In 2025, drone-based GPR and magnetometry surveys at the Mimbres Culture Heritage Site in New Mexico uncovered buried architectural features across a settlement that had remained difficult to investigate with conventional methods for decades. Dense vegetation, rugged terrain, and limited physical access had kept large portions of the site unexplored. A drone carrying SPH Engineering's sensor systems covered the area in days, detecting anomalies consistent with wall foundations, voids, and anthropogenic soil disturbances extending more than four meters below the surface.
The case study's own conclusion recommended adding aerial LiDAR to the next phase of survey, to map surface topography through the vegetation canopy and support interpretation of the subsurface findings.
That recommendation captures something important about how archaeological drone surveys work in practice. LiDAR maps the ground surface with extraordinary precision, even under dense vegetation where enough laser pulses reach the ground. But it does not directly image buried features below the surface. And in archaeology, the subsurface is where most of the evidence is located: wall foundations, storage pits, hearth features, graves, backfilled ditches and stratigraphic layers that hold the timeline of a site's occupation.

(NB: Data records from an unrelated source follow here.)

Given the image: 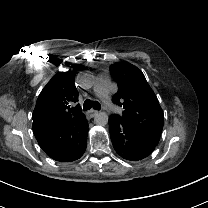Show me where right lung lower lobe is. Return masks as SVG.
Listing matches in <instances>:
<instances>
[{
    "instance_id": "obj_1",
    "label": "right lung lower lobe",
    "mask_w": 208,
    "mask_h": 208,
    "mask_svg": "<svg viewBox=\"0 0 208 208\" xmlns=\"http://www.w3.org/2000/svg\"><path fill=\"white\" fill-rule=\"evenodd\" d=\"M39 146L52 159L71 162L79 159L87 146L88 122L85 115L72 123L33 131Z\"/></svg>"
}]
</instances>
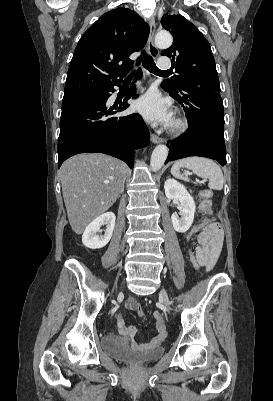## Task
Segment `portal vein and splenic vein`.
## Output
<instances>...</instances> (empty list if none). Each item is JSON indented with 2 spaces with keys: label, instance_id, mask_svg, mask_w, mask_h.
<instances>
[{
  "label": "portal vein and splenic vein",
  "instance_id": "obj_1",
  "mask_svg": "<svg viewBox=\"0 0 273 401\" xmlns=\"http://www.w3.org/2000/svg\"><path fill=\"white\" fill-rule=\"evenodd\" d=\"M186 172H188V174H192V172H189V170H186ZM196 182H200L199 178H196Z\"/></svg>",
  "mask_w": 273,
  "mask_h": 401
}]
</instances>
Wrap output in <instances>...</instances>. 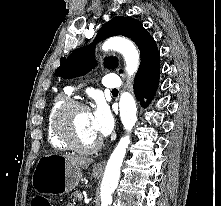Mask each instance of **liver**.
<instances>
[{
	"label": "liver",
	"mask_w": 221,
	"mask_h": 206,
	"mask_svg": "<svg viewBox=\"0 0 221 206\" xmlns=\"http://www.w3.org/2000/svg\"><path fill=\"white\" fill-rule=\"evenodd\" d=\"M66 158L68 159L71 165H75L83 169H87L89 165L93 162L92 159H88L85 157L66 156Z\"/></svg>",
	"instance_id": "1"
}]
</instances>
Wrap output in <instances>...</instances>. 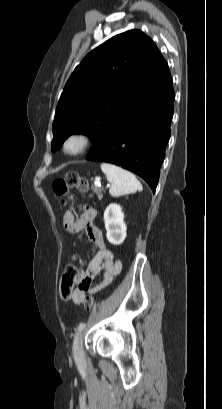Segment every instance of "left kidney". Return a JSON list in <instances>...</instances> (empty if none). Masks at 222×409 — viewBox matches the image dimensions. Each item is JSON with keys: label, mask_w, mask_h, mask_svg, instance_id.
Segmentation results:
<instances>
[{"label": "left kidney", "mask_w": 222, "mask_h": 409, "mask_svg": "<svg viewBox=\"0 0 222 409\" xmlns=\"http://www.w3.org/2000/svg\"><path fill=\"white\" fill-rule=\"evenodd\" d=\"M106 237L113 245L121 244L126 238L124 213L119 205L112 203L104 211Z\"/></svg>", "instance_id": "obj_1"}]
</instances>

This article covers how LiDAR works in archaeological survey, where it excels, the specific limitations that create blind spots, and why a multi-sensor drone workflow combining LiDAR with ground-penetrating radar (GPR) and magnetometry produces results that no single technology can match.

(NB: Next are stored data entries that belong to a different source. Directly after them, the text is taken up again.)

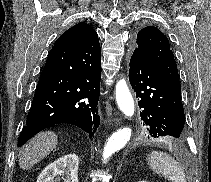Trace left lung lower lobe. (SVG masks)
<instances>
[{
    "mask_svg": "<svg viewBox=\"0 0 211 182\" xmlns=\"http://www.w3.org/2000/svg\"><path fill=\"white\" fill-rule=\"evenodd\" d=\"M129 81L136 92L146 136L178 141L184 135V109L181 91L171 86L165 77L138 50H134L129 69Z\"/></svg>",
    "mask_w": 211,
    "mask_h": 182,
    "instance_id": "left-lung-lower-lobe-1",
    "label": "left lung lower lobe"
}]
</instances>
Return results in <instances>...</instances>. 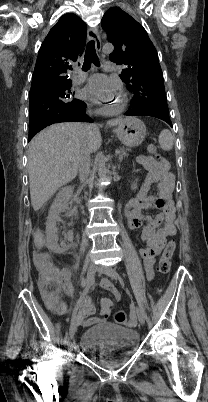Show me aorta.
I'll return each instance as SVG.
<instances>
[{"label": "aorta", "mask_w": 208, "mask_h": 402, "mask_svg": "<svg viewBox=\"0 0 208 402\" xmlns=\"http://www.w3.org/2000/svg\"><path fill=\"white\" fill-rule=\"evenodd\" d=\"M103 52H104V54H107V50H105V48H103ZM110 52H112V50H110ZM97 164H98V168H99L98 175L100 177H103L107 171L104 168V160H102L101 156H100V158H98ZM100 185H103V182H100Z\"/></svg>", "instance_id": "762f6f07"}]
</instances>
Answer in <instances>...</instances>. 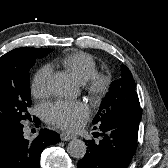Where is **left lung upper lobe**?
<instances>
[{"label": "left lung upper lobe", "instance_id": "1", "mask_svg": "<svg viewBox=\"0 0 168 168\" xmlns=\"http://www.w3.org/2000/svg\"><path fill=\"white\" fill-rule=\"evenodd\" d=\"M141 116L135 81L129 69L121 65V78L111 83L110 90L93 119V124L99 125L118 118H126L139 124Z\"/></svg>", "mask_w": 168, "mask_h": 168}]
</instances>
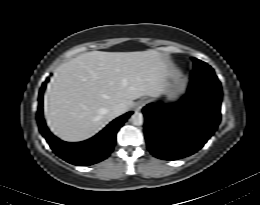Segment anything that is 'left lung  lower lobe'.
<instances>
[{
    "label": "left lung lower lobe",
    "mask_w": 260,
    "mask_h": 205,
    "mask_svg": "<svg viewBox=\"0 0 260 205\" xmlns=\"http://www.w3.org/2000/svg\"><path fill=\"white\" fill-rule=\"evenodd\" d=\"M221 84L190 77L187 95L174 105L143 108L147 147L157 158L177 160L197 152L220 122Z\"/></svg>",
    "instance_id": "0a47b994"
}]
</instances>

What is LiDAR and how does it work in archaeology?
LiDAR stands for Light Detection and Ranging. The technology works by emitting rapid laser pulses toward the ground and measuring how long each pulse takes to return after reflecting off a surface. A GPS receiver and an inertial measurement unit (IMU) record the sensor's exact position and orientation at the moment of each pulse, so every return can be placed in three-dimensional space.
A single LiDAR sensor can fire hundreds of thousands of pulses per second. Each pulse that hits the ground, a tree branch, or a building produces a return signal. The aggregate of millions of these returns creates a dense point cloud, a three-dimensional dataset representing every surface the laser touched.
For archaeology, the critical steps are filtering and classification. In a forested environment, individual laser pulses reflect off leaves, branches, and the canopy surface on the way down. But some pulses pass through gaps in the vegetation and reach the ground. Point cloud classification algorithms separate canopy returns from ground returns, and the ground-only points produce a bare-earth digital elevation model (DEM) or digital terrain model (DTM). This is what reveals archaeological features: subtle elevation changes from collapsed walls, ditches, terraces, road alignments, and mound sites that are invisible beneath the tree cover and often invisible even at ground level.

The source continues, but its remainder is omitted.